**TASK STATEMENT**
Only one stretch of the data below is wanted: the lines starting at the one with "Berdasar laporan tersebut, iPad m" and ending at the one with "NB : DetikInet", both included, given again exactly.
• • • • •
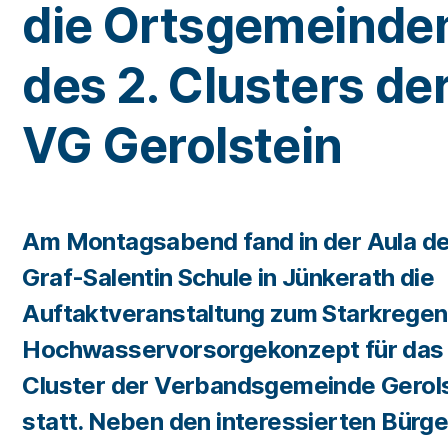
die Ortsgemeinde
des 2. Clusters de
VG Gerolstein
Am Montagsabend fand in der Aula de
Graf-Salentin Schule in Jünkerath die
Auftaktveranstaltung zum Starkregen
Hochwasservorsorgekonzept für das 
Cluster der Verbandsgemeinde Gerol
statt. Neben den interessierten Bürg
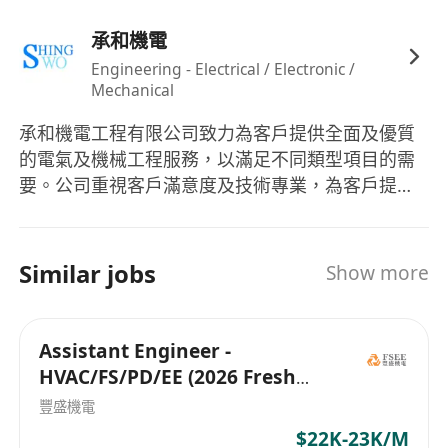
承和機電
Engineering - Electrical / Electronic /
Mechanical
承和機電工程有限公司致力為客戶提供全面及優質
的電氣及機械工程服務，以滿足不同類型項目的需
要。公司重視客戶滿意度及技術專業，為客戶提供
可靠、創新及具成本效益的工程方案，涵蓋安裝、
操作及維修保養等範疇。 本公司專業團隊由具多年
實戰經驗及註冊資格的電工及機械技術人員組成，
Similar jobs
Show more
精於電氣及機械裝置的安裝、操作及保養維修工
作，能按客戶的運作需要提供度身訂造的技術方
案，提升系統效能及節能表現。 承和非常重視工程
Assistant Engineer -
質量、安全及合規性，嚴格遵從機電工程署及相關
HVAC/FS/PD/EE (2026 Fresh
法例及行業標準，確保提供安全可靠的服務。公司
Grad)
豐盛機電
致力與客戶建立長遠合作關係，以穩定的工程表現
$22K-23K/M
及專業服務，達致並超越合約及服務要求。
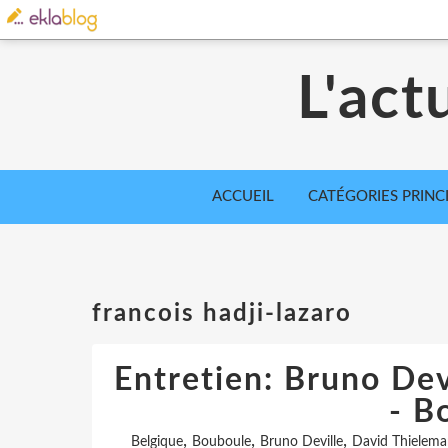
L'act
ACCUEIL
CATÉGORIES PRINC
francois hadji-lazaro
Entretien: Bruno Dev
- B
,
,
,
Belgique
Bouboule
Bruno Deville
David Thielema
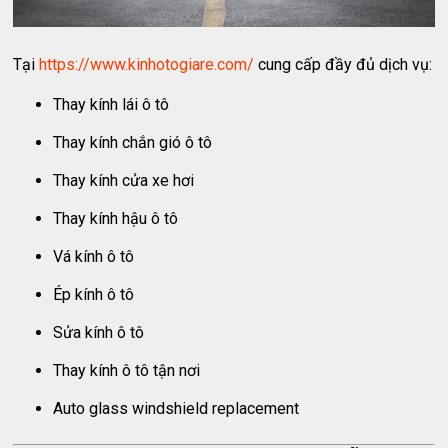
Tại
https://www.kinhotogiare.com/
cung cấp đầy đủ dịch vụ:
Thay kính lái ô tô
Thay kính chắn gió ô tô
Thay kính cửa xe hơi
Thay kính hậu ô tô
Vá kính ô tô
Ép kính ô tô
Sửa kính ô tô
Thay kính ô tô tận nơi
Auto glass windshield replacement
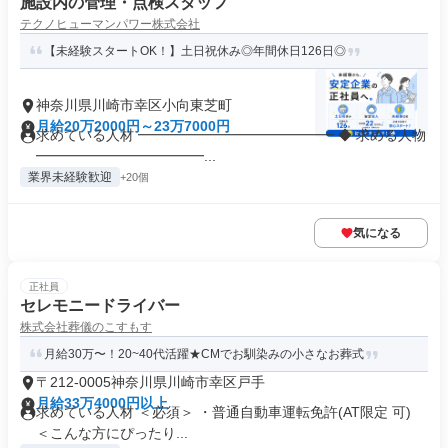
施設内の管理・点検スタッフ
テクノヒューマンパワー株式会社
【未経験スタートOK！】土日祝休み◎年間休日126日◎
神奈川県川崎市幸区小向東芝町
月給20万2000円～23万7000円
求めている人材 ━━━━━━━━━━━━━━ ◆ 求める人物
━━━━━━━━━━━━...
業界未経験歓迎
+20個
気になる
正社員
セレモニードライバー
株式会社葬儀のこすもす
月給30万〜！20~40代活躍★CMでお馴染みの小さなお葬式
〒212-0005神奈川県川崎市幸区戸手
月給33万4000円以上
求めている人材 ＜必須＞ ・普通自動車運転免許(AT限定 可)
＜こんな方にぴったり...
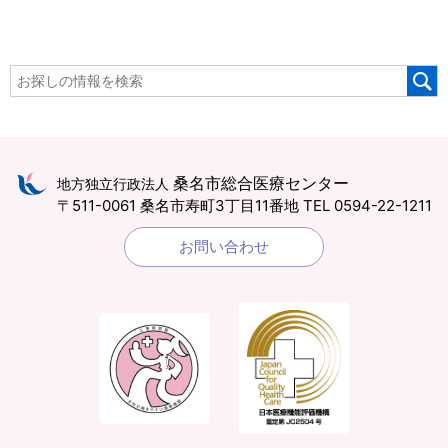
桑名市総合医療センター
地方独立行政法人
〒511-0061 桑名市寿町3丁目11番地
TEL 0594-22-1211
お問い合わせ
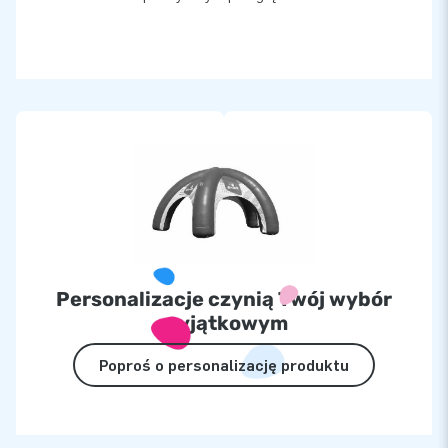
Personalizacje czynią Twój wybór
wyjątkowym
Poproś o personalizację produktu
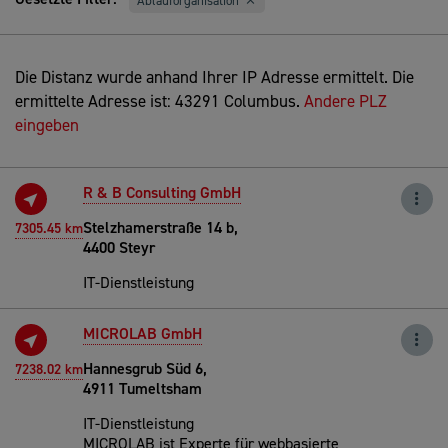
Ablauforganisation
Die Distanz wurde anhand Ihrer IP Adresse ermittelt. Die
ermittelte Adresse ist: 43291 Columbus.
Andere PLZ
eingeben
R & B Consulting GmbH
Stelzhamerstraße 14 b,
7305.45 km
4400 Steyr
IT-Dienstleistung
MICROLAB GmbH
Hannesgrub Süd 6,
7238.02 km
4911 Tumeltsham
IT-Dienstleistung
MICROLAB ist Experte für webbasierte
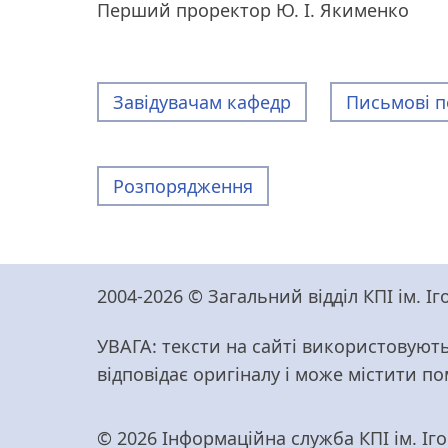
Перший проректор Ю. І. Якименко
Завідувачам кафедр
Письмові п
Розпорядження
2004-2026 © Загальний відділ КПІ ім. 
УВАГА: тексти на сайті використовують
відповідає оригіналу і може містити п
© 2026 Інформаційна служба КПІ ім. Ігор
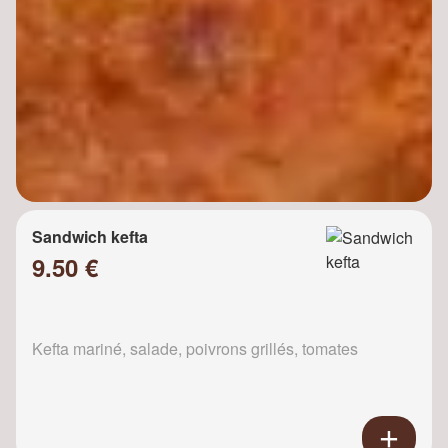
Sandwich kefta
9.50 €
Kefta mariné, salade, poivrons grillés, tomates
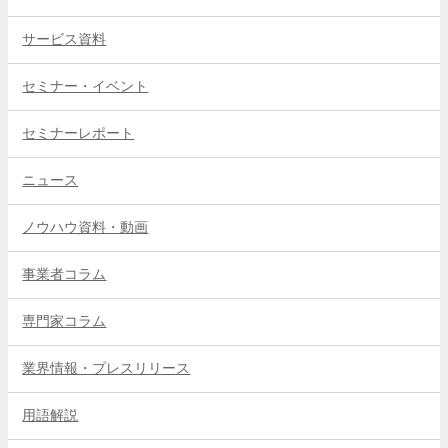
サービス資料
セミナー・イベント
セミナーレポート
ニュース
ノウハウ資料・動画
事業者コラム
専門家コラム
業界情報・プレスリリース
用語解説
• • • • •
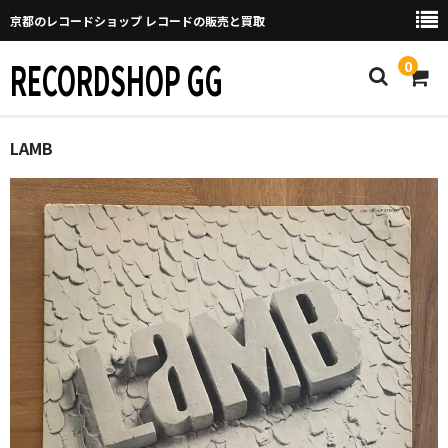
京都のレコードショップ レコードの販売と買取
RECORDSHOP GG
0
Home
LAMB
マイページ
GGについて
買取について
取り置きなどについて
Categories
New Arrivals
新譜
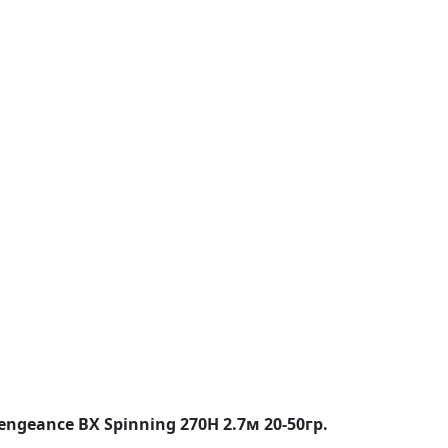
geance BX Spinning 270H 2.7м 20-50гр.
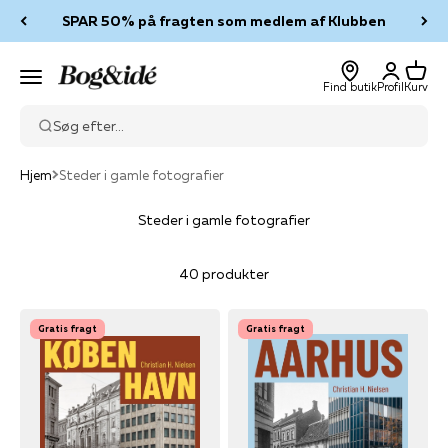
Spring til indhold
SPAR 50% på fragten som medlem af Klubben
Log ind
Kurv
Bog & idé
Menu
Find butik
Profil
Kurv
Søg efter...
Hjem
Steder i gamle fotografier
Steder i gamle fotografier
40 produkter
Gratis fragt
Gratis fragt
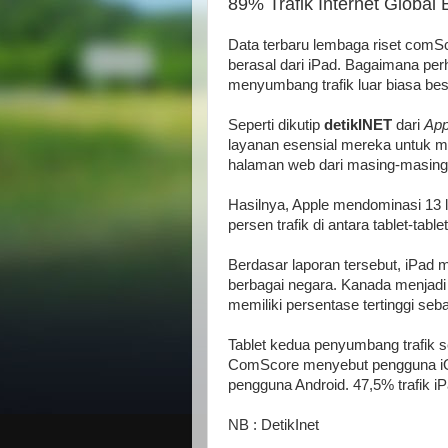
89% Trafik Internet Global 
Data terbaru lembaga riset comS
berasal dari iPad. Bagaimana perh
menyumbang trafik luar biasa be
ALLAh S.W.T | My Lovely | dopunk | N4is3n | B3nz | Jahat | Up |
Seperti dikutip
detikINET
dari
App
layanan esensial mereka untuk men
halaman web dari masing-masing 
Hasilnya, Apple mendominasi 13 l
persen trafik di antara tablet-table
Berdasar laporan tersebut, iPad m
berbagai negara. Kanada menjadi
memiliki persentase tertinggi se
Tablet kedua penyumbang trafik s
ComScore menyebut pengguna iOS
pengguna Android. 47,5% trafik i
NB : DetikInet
• • • • •
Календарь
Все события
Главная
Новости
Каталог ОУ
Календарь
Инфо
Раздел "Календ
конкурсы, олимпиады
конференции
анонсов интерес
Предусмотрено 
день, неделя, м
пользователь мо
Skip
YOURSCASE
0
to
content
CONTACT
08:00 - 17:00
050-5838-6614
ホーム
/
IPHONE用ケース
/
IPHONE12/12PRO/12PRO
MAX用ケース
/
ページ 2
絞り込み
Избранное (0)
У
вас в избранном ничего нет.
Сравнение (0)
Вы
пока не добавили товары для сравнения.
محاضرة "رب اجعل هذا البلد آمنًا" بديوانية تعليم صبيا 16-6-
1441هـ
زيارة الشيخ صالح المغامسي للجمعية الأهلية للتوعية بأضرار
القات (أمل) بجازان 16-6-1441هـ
• • • • •
**RESULT BELOW**
Berdasar laporan tersebut, iPad m
berbagai negara. Kanada menjadi
memiliki persentase tertinggi se
Tablet kedua penyumbang trafik s
ComScore menyebut pengguna iOS
pengguna Android. 47,5% trafik i
NB : DetikInet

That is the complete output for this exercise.